What you will do – All of the data below should be repeated exactly. Pictures should not be included.

[Opening Data for this exercise section]

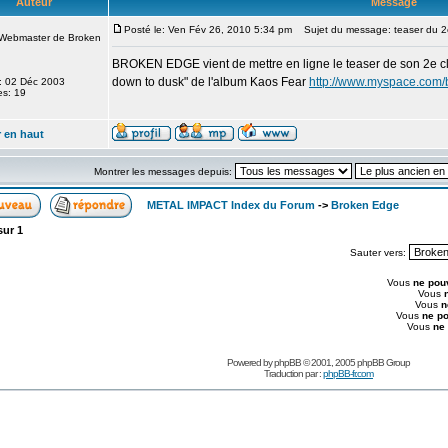
Auteur
Message
Posté le: Ven Fév 26, 2010 5:34 pm
Sujet du message: teaser du 2e
/Webmaster de Broken
BROKEN EDGE vient de mettre en ligne le teaser de son 2e clip 
down to dusk" de l'album Kaos Fear
http://www.myspace.com
le: 02 Déc 2003
s: 19
 en haut
Montrer les messages depuis:
METAL IMPACT Index du Forum
->
Broken Edge
sur
1
Sauter vers:
Vous
ne pou
Vous
Vous
n
Vous
ne p
Vous
ne
Powered by
phpBB
© 2001, 2005 phpBB Group
Traduction par :
phpBB-fr.com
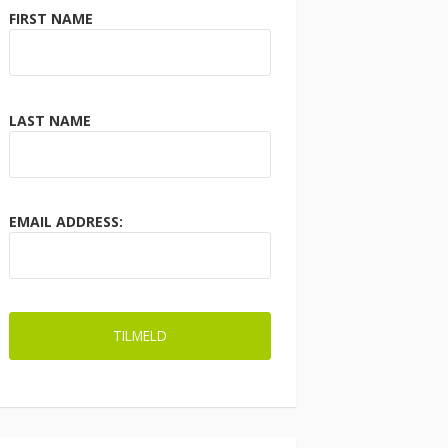
FIRST NAME
LAST NAME
EMAIL ADDRESS:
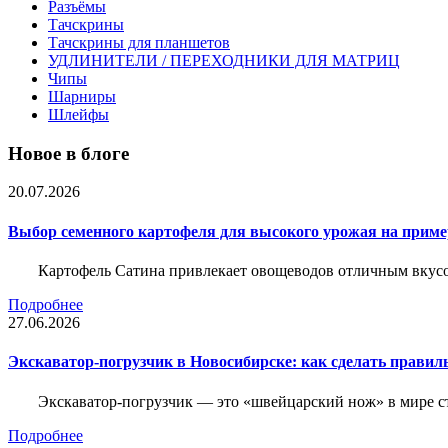
Разъёмы
Тачскрины
Тачскрины для планшетов
УДЛИНИТЕЛИ / ПЕРЕХОДНИКИ ДЛЯ МАТРИЦ
Чипы
Шарниры
Шлейфы
Новое в блоге
20.07.2026
Выбор семенного картофеля для высокого урожая на приме
Картофель Сатина привлекает овощеводов отличным вкусом
Подробнее
27.06.2026
Экскаватор-погрузчик в Новосибирске: как сделать правил
Экскаватор-погрузчик — это «швейцарский нож» в мире с
Подробнее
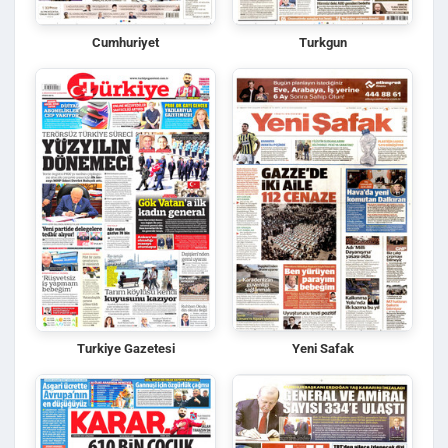
Cumhuriyet
Turkgun
Turkiye Gazetesi
Yeni Safak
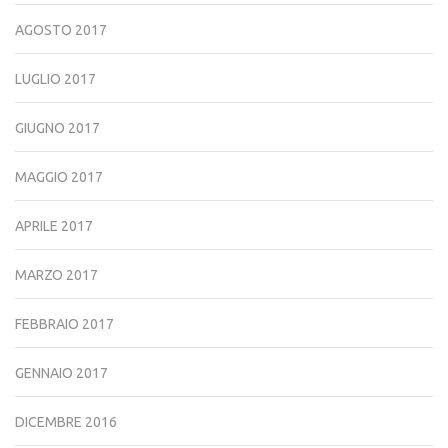
AGOSTO 2017
LUGLIO 2017
GIUGNO 2017
MAGGIO 2017
APRILE 2017
MARZO 2017
FEBBRAIO 2017
GENNAIO 2017
DICEMBRE 2016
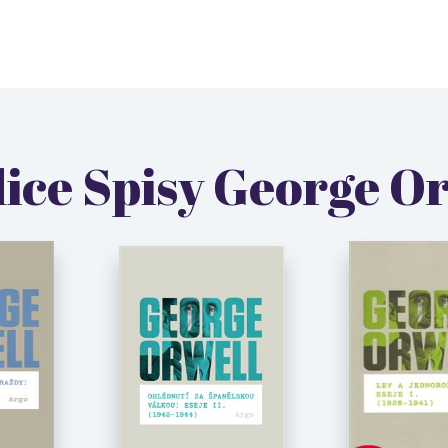
dice Spisy George O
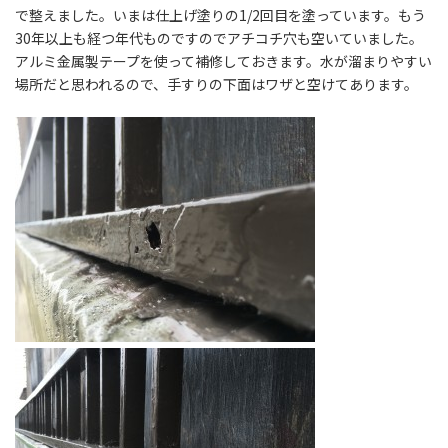
で整えました。いまは仕上げ塗りの1/2回目を塗っています。もう
30年以上も経つ年代ものですのでアチコチ穴も空いていました。
アルミ金属製テープを使って補修しておきます。水が溜まりやすい
場所だと思われるので、手すりの下面はワザと空けてあります。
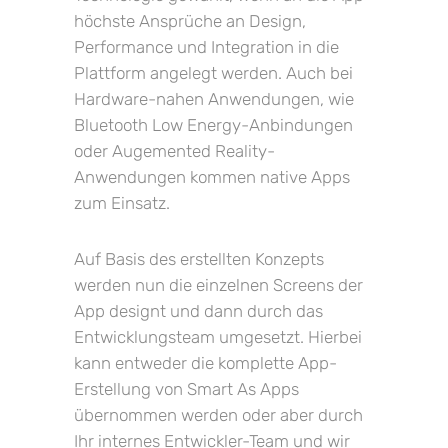
höchste Ansprüche an Design,
Performance und Integration in die
Plattform angelegt werden. Auch bei
Hardware-nahen Anwendungen, wie
Bluetooth Low Energy-Anbindungen
oder Augemented Reality-
Anwendungen kommen native Apps
zum Einsatz.
Auf Basis des erstellten Konzepts
werden nun die einzelnen Screens der
App designt und dann durch das
Entwicklungsteam umgesetzt. Hierbei
kann entweder die komplette App-
Erstellung von Smart As Apps
übernommen werden oder aber durch
Ihr internes Entwickler-Team und wir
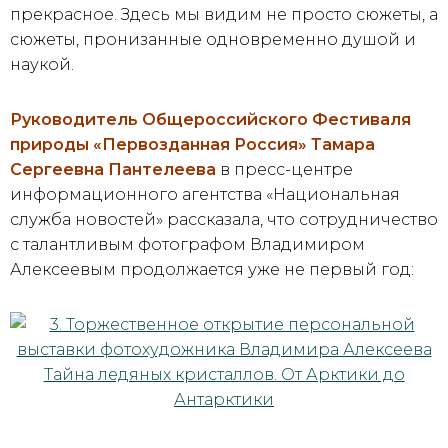
прекрасное. Здесь мы видим не просто сюжеты, а
сюжеты, пронизанные одновременно душой и
наукой.
Руководитель Общероссийского Фестиваля
природы «Первозданная Россия» Тамара
Сергеевна Пантелеева
в пресс-центре
информационного агентства «Национальная
служба новостей» рассказала, что сотрудничество
с талантливым фотографом Владимиром
Алексеевым продолжается уже не первый год:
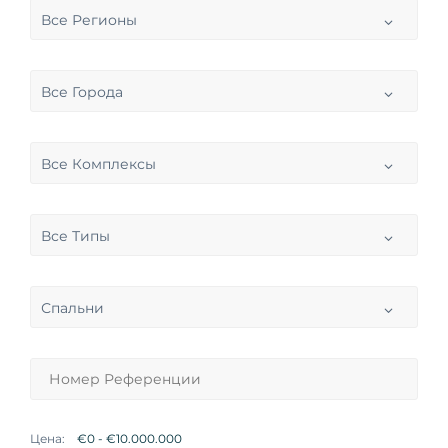
Все Регионы
Все Города
Все Комплексы
Все Типы
Спальни
Цена:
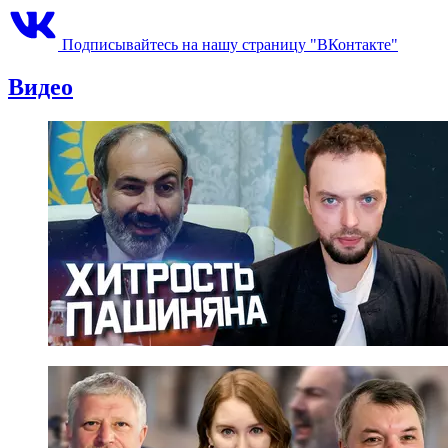
Подписывайтесь на нашу страницу "ВКонтакте"
Видео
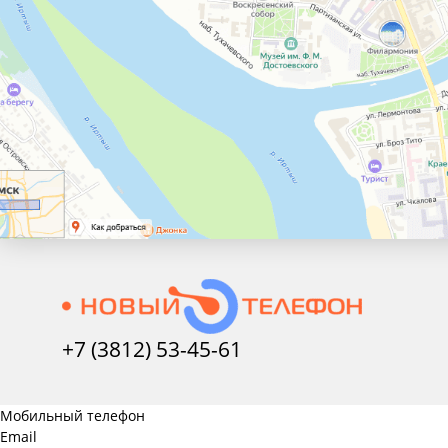
+7 (3812) 53-45-
61
Мобильный телефон
Email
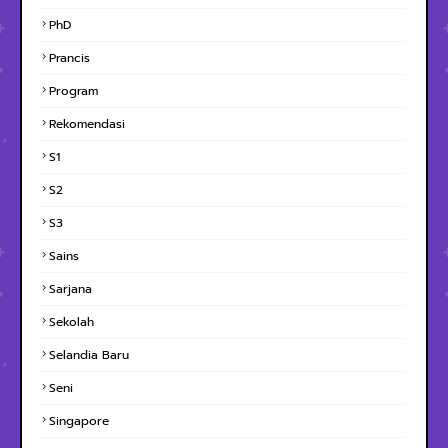
PhD
Prancis
Program
Rekomendasi
S1
S2
S3
Sains
Sarjana
Sekolah
Selandia Baru
Seni
Singapore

[Closing Data for this exercise section]

Response area –
Auteur
Message
Posté le: Ven Fév 26, 2010 5:34 pm
Sujet du message: teaser du 2e
/Webmaster de Broken
BROKEN EDGE vient de mettre en ligne le teaser de son 2e clip 
down to dusk" de l'album Kaos Fear
http://www.myspace.com
le: 02 Déc 2003
s: 19
 en haut
Montrer les messages depuis:
METAL IMPACT Index du Forum
->
Broken Edge
sur
1
Sauter vers:
Vous
ne pou
Vous
Vous
n
Vous
ne p
Vous
ne
Powered by
phpBB
© 2001, 2005 phpBB Group
Traduction par :
phpBB-fr.com
FIRST NAME
LAST NAME
EMAIL ADDRESS:
Разъёмы
Тачскрины
Тачскрины для планшетов
УДЛИНИТЕЛИ / ПЕРЕХОДНИКИ ДЛЯ МАТРИЦ
Чипы
Шарниры
Шлейфы
Новое в блоге
20.07.2026
Выбор семенного картофеля для высокого урожая на приме
Картофель Сатина привлекает овощеводов отличным вкусом
Подробнее
27.06.2026
Экскаватор-погрузчик в Новосибирске: как сделать правил
Экскаватор-погрузчик — это «швейцарский нож» в мире с
Подробнее
Cumhuriyet
Turkgun
Turkiye Gazetesi
Yeni Safak
AGOSTO 2017
LUGLIO 2017
GIUGNO 2017
MAGGIO 2017
APRILE 2017
MARZO 2017
FEBBRAIO 2017
GENNAIO 2017
DICEMBRE 2016
dice Spisy George O
で整えました。いまは仕上げ塗りの1/2回目を塗っています。もう
30年以上も経つ年代ものですのでアチコチ穴も空いていました。
アルミ金属製テープを使って補修しておきます。水が溜まりやすい
場所だと思われるので、手すりの下面はワザと空けてあります。
höchste Ansprüche an Design,
Performance und Integration in die
Plattform angelegt werden. Auch bei
Hardware-nahen Anwendungen, wie
Bluetooth Low Energy-Anbindungen
oder Augemented Reality-
Anwendungen kommen native Apps
zum Einsatz.
Auf Basis des erstellten Konzepts
werden nun die einzelnen Screens der
App designt und dann durch das
Entwicklungsteam umgesetzt. Hierbei
kann entweder die komplette App-
Erstellung von Smart As Apps
übernommen werden oder aber durch
Ihr internes Entwickler-Team und wir
прекрасное. Здесь мы видим не просто сюжеты, а
сюжеты, пронизанные одновременно душой и
наукой.
Руководитель Общероссийского Фестиваля
природы «Первозданная Россия» Тамара
Сергеевна Пантелеева
в пресс-центре
информационного агентства «Национальная
служба новостей» рассказала, что сотрудничество
с талантливым фотографом Владимиром
Алексеевым продолжается уже не первый год:
Все Регионы
Все Города
Все Комплексы
Все Типы
Спальни
Цена:
Подписывайтесь на нашу страницу "ВКонтакте"
Видео
+7 (3812) 53-45-
61
Мобильный телефон
Email
PhD
Prancis
Program
Rekomendasi
S1
S2
S3
Sains
Sarjana
Sekolah
Selandia Baru
Seni
Singapore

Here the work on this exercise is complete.